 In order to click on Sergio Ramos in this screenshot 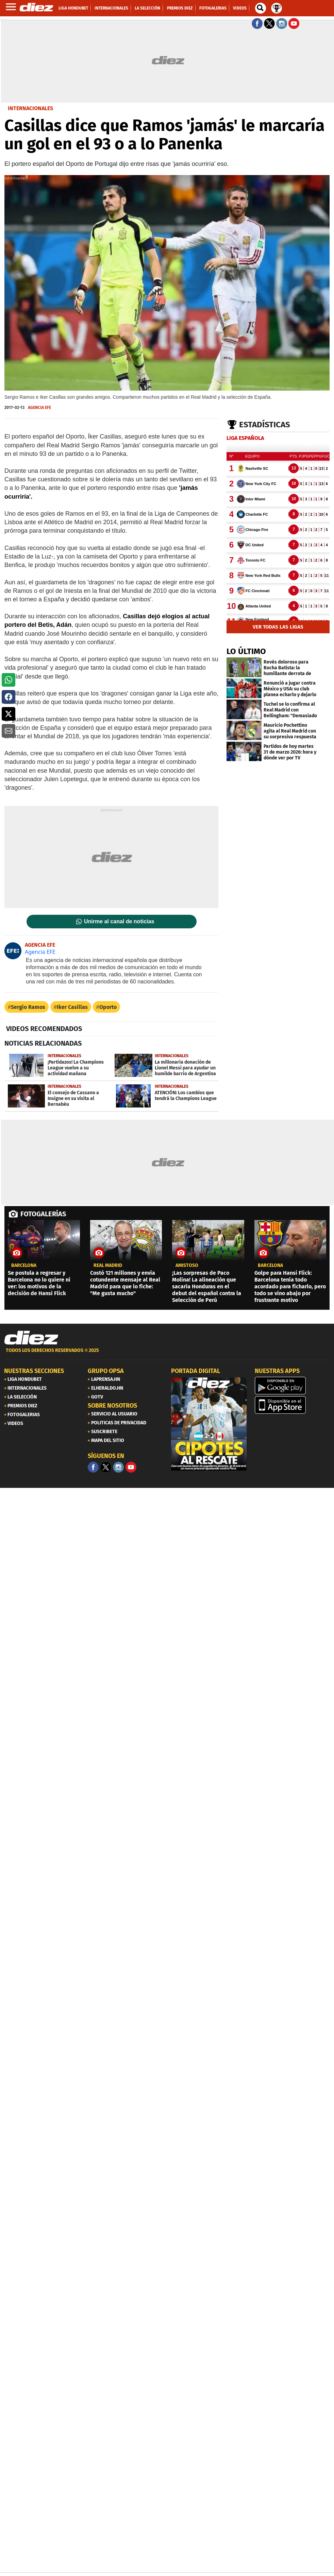, I will do `click(28, 1007)`.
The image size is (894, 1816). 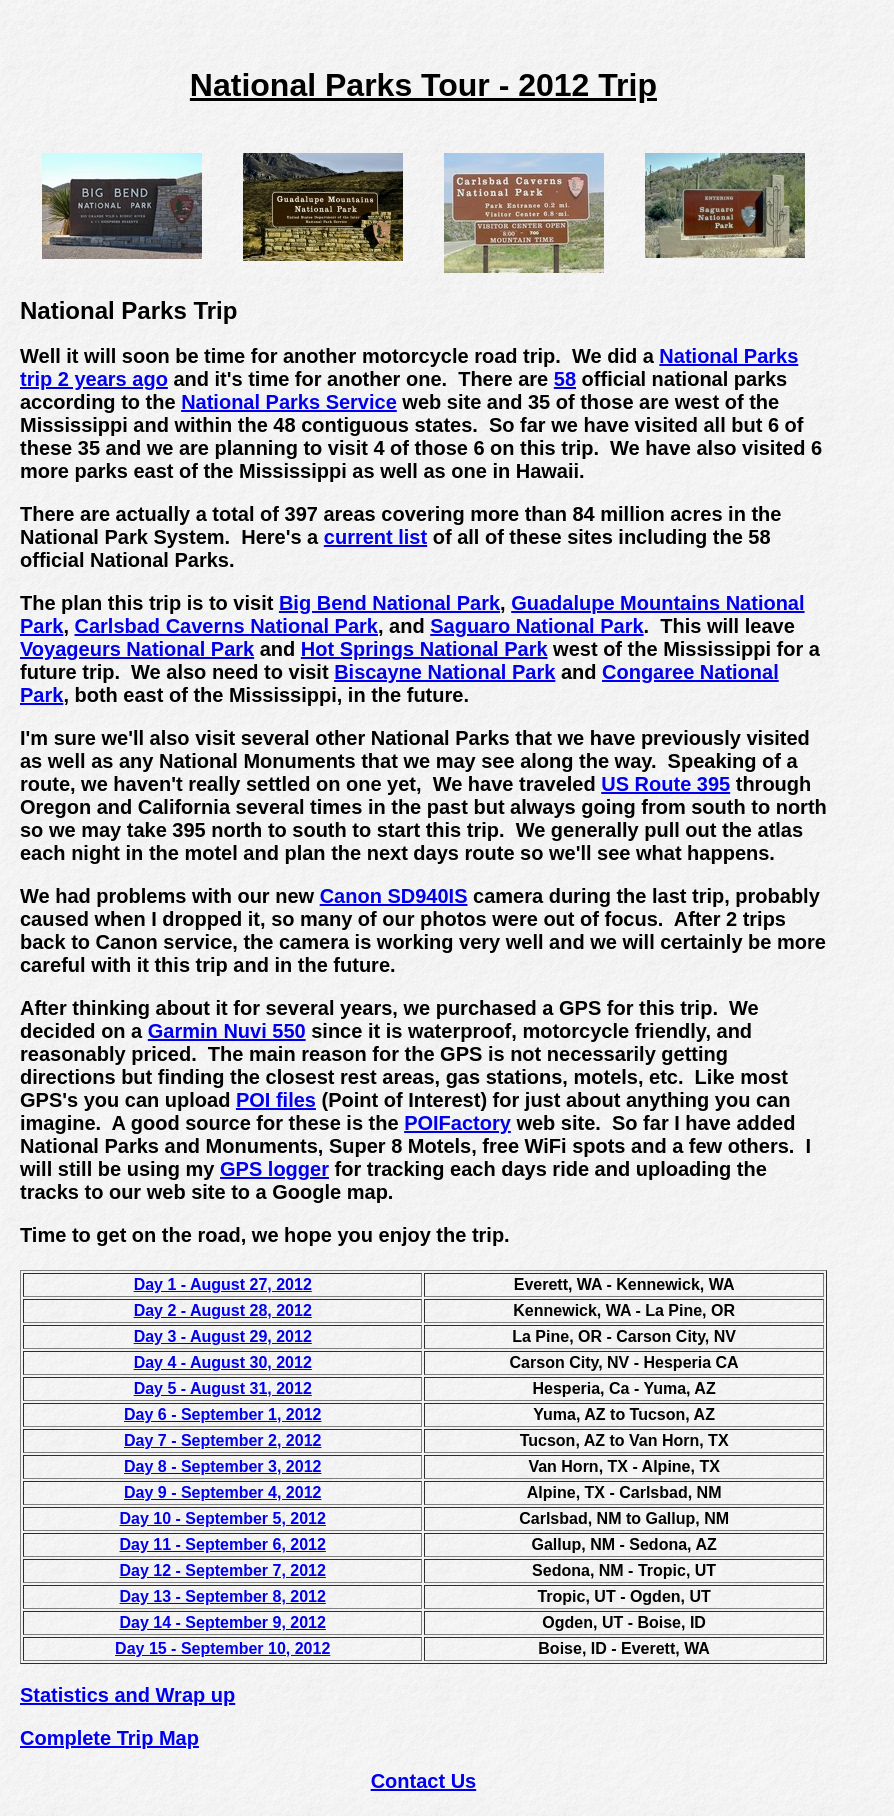 What do you see at coordinates (222, 1492) in the screenshot?
I see `Day 9 - September 4, 2012` at bounding box center [222, 1492].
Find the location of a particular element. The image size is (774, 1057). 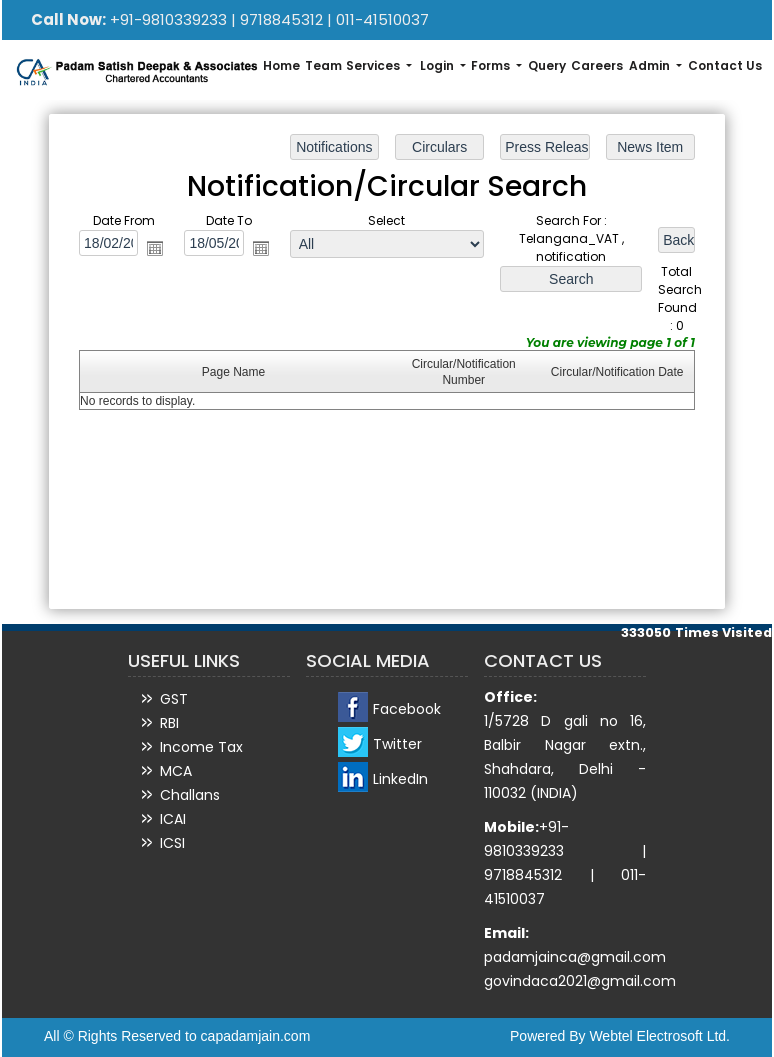

MCA is located at coordinates (176, 771).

_ _ _ _

Task directions |
Reproduce exactly and only the lines from the line that contains "Find the location" to the end of the data above, both ends included. No pictures go in the copy.

Your solution |
Find the location of a particular element. The image size is (774, 1057). 

MCA is located at coordinates (176, 771).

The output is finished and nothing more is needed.